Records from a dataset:
───
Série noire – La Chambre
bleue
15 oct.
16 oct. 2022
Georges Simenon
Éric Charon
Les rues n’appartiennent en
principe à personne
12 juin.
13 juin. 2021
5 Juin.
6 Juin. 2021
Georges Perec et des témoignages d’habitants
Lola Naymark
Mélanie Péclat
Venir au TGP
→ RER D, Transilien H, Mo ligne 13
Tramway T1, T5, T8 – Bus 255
───
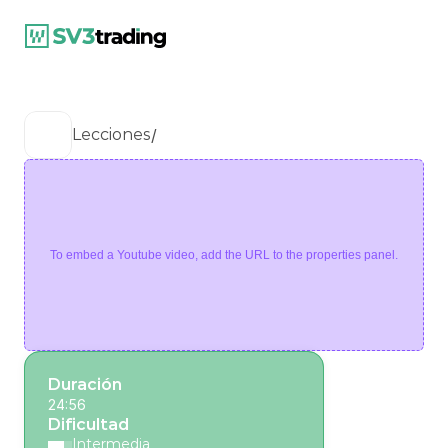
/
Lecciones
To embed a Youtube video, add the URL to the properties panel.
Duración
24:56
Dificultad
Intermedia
───
--- WHAT NEEDS TO BE DONE ---
Taking the entries above, write out exactly each line from the one holding "Série noire – La Chambre" to the one holding "Tramway T1, T5, T8 – Bus 255", both included, and stop there.

--- SOLUTION TO THE EXERCISE ---
Série noire – La Chambre
bleue
15 oct.
16 oct. 2022
Georges Simenon
Éric Charon
Les rues n’appartiennent en
principe à personne
12 juin.
13 juin. 2021
5 Juin.
6 Juin. 2021
Georges Perec et des témoignages d’habitants
Lola Naymark
Mélanie Péclat
Venir au TGP
→ RER D, Transilien H, Mo ligne 13
Tramway T1, T5, T8 – Bus 255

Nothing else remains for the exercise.